GIVEN INFORMATION:
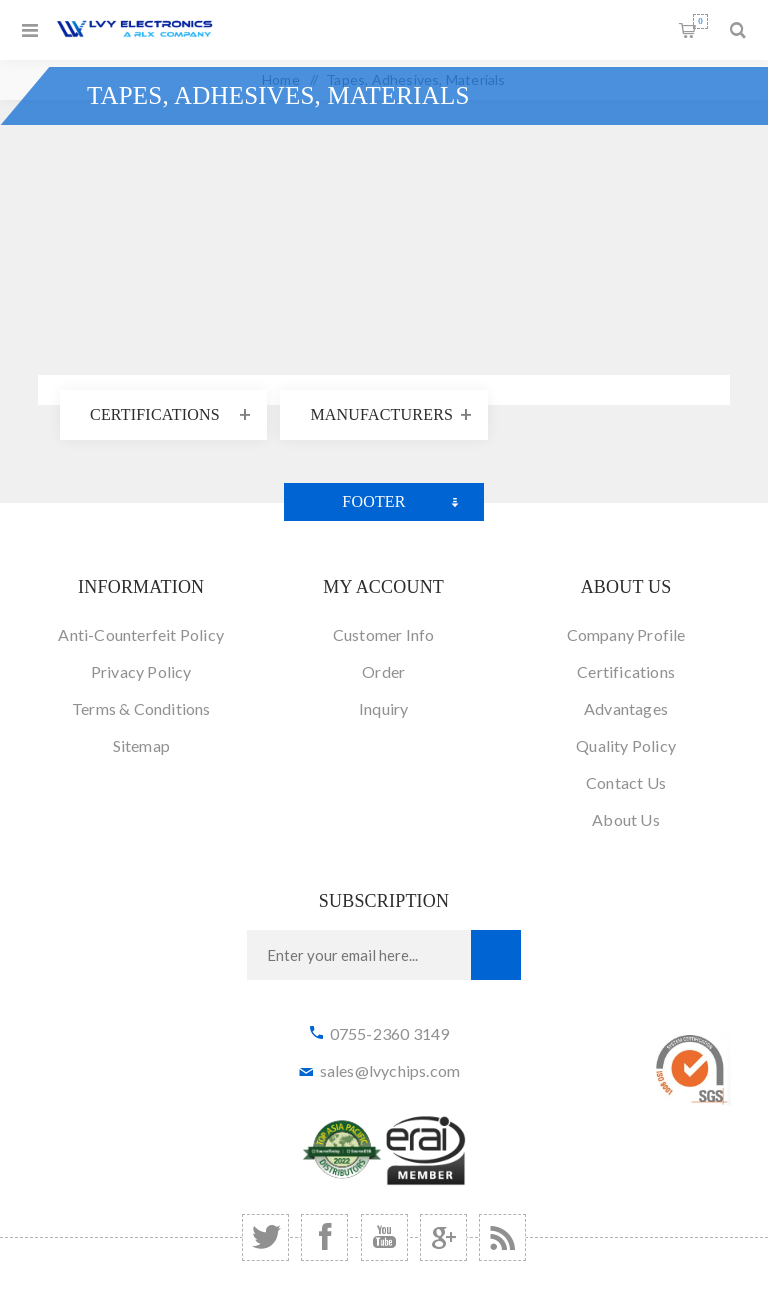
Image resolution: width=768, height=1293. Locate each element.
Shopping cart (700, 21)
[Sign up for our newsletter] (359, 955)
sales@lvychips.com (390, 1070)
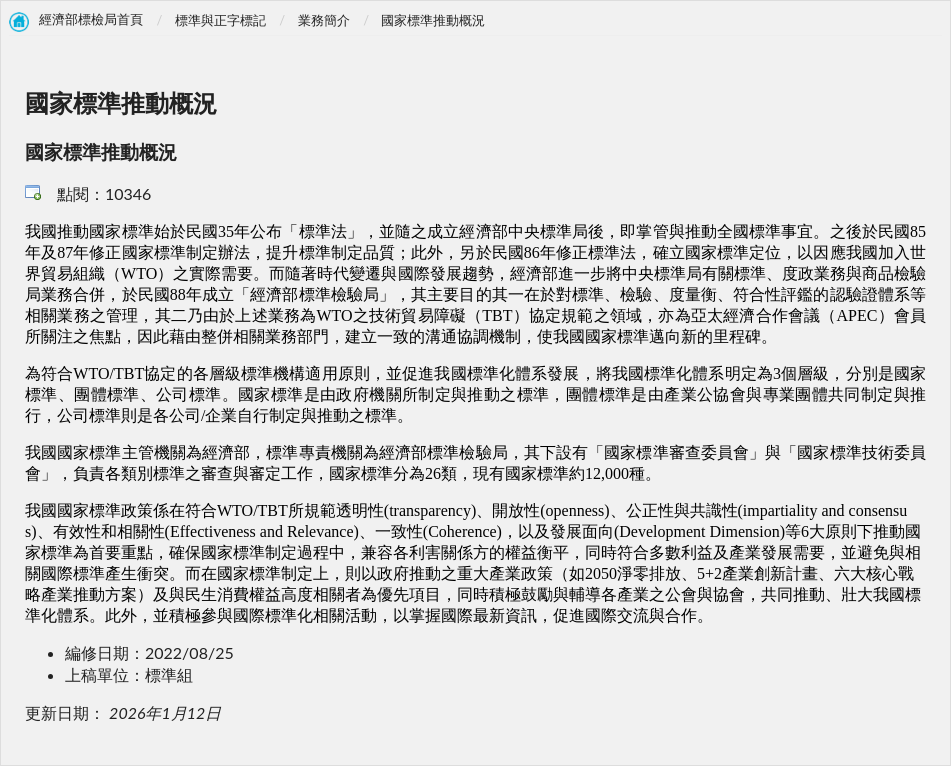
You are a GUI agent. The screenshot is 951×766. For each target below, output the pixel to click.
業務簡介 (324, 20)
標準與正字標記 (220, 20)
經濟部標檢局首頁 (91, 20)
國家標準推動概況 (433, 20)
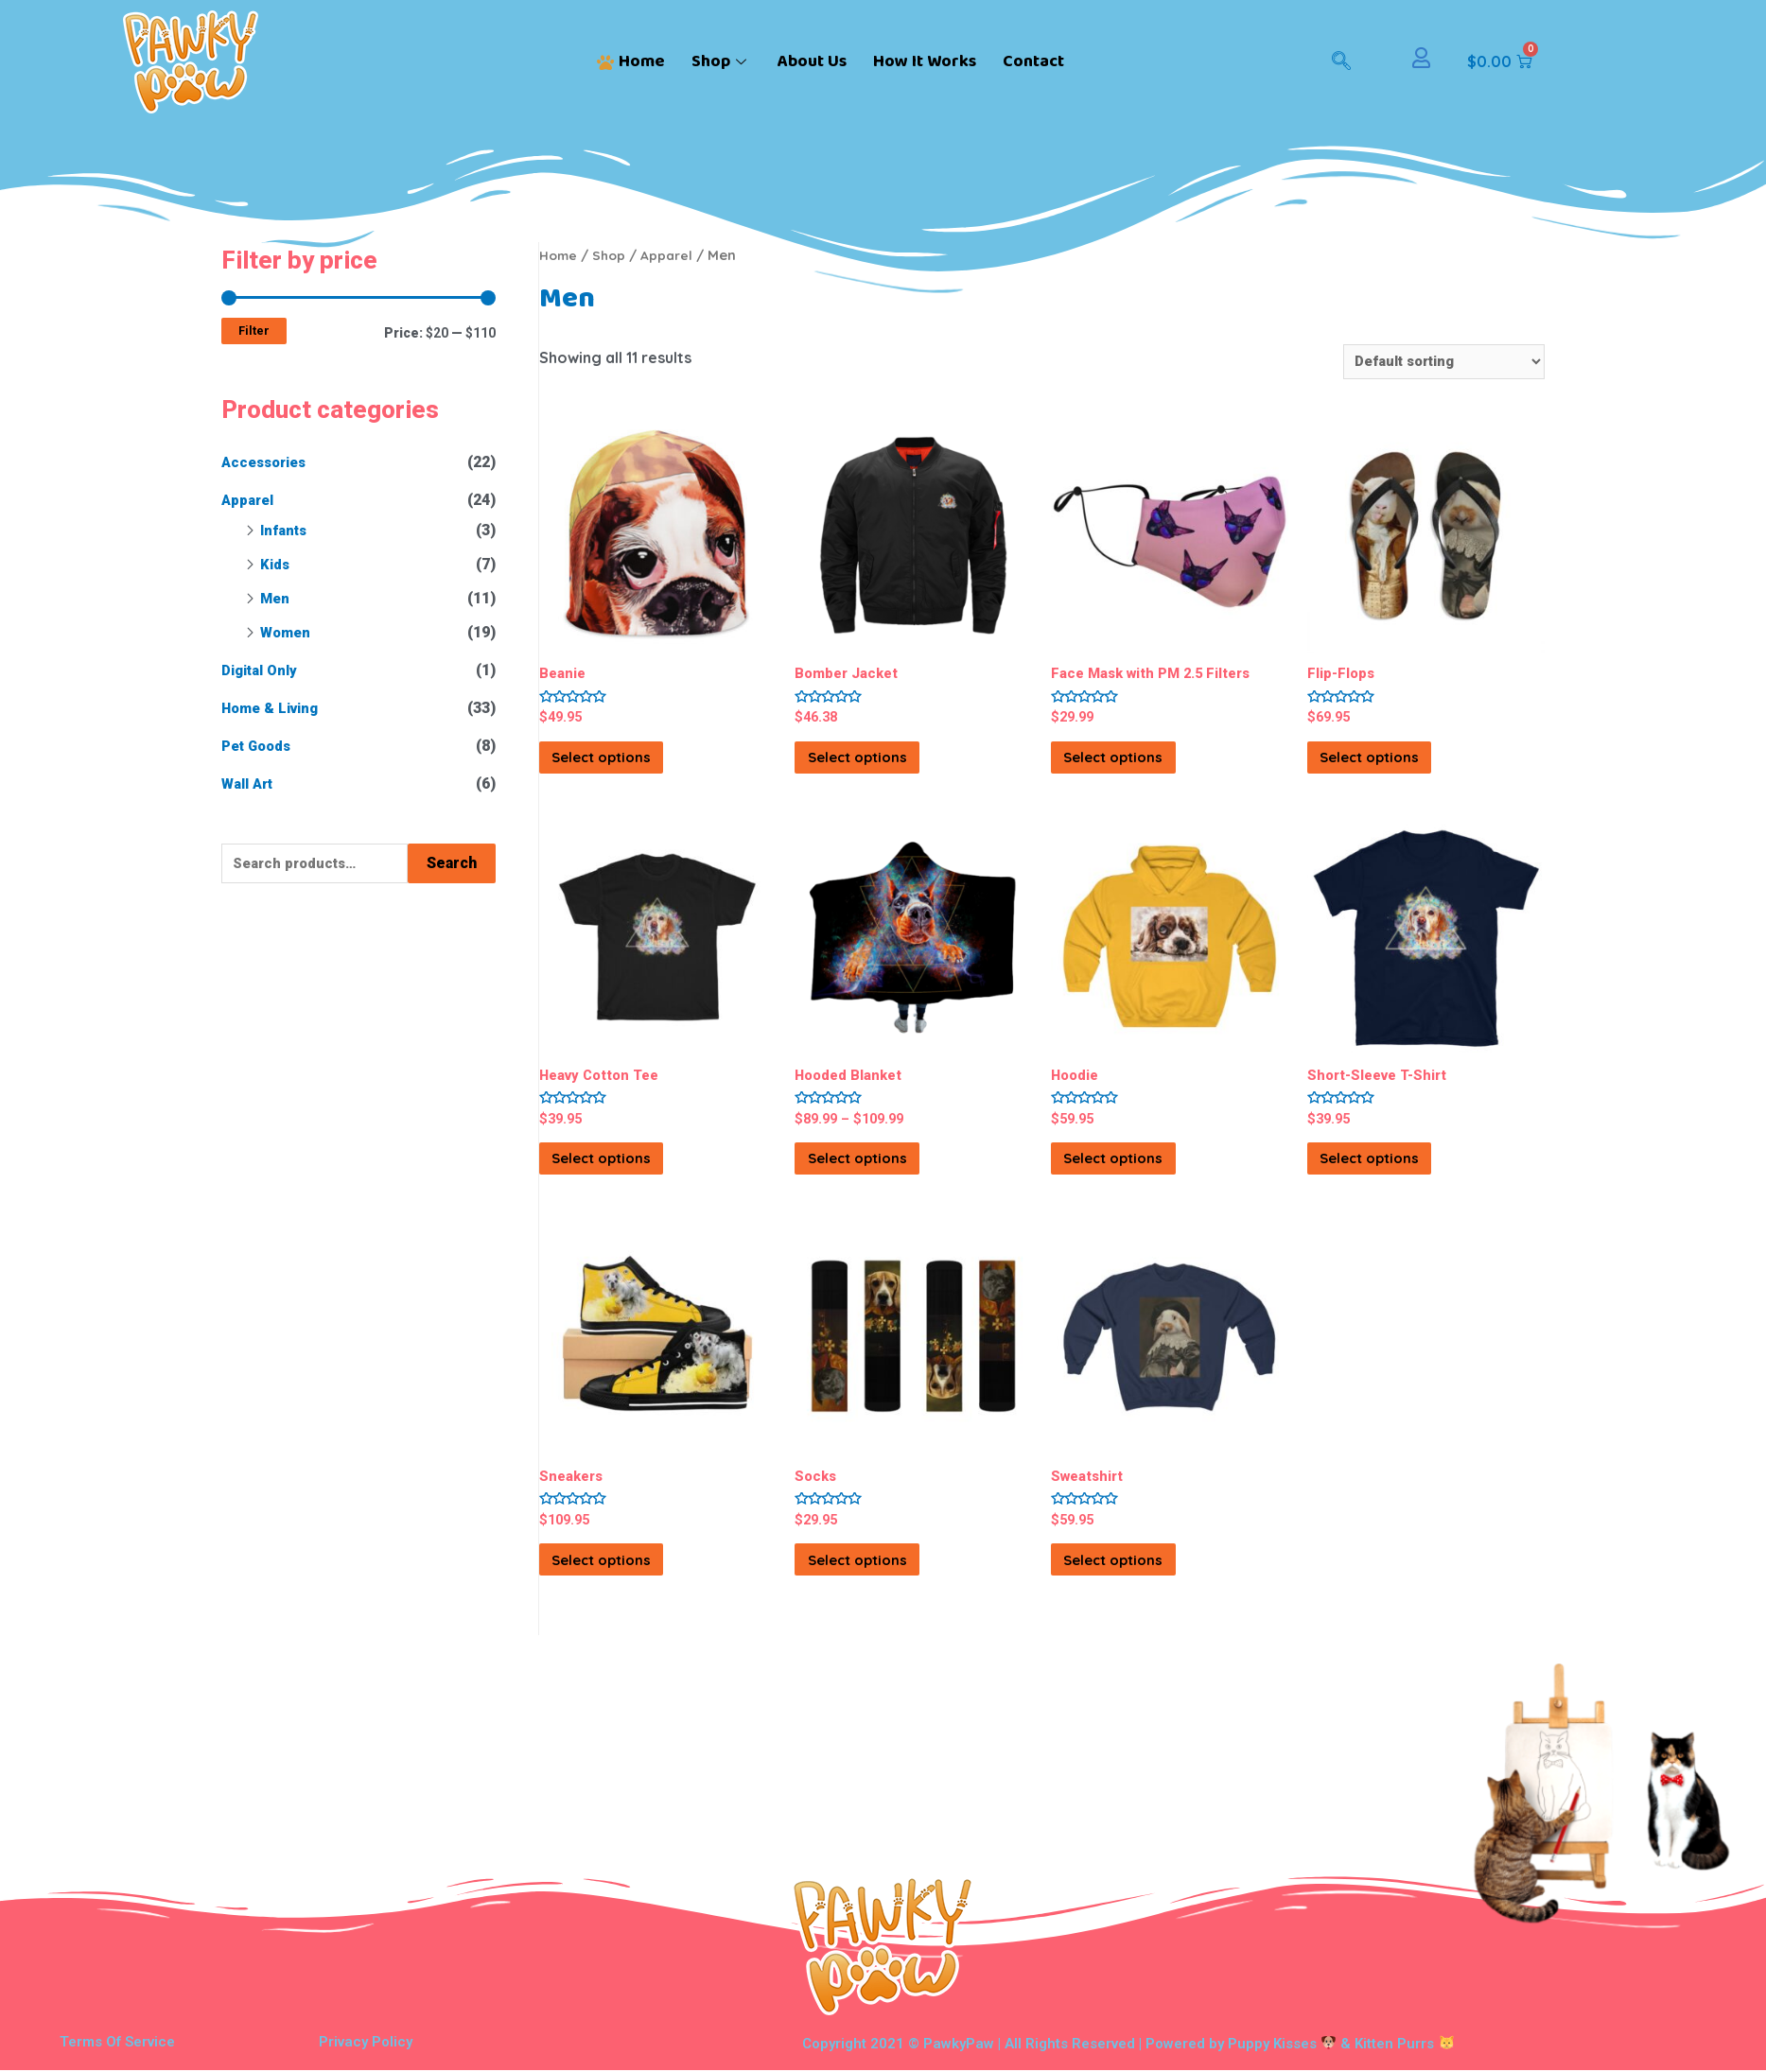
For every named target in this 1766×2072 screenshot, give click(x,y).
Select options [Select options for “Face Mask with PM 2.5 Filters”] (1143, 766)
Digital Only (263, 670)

WORK INSTRUCTION:
Each entry above is to be given again exactly, and any image in it is to be dropped.

SOLUTION FOR THIS PROBLEM:
Image resolution: width=768, height=1293. Locate each element.
Shopping cart (700, 21)
[Sign up for our newsletter] (359, 955)
sales@lvychips.com (390, 1070)
You are a GUI agent. The screenshot is 951×766. For each target below, output the pixel to click.
業務簡介 (324, 20)
標準與正字標記 (220, 20)
經濟部標檢局首頁 (91, 20)
國家標準推動概況 (433, 20)
For every named target in this 1766×2072 screenshot, give click(x,y).
Select options [Select options for “Face Mask with PM 2.5 Filters”] (1143, 766)
Digital Only (263, 670)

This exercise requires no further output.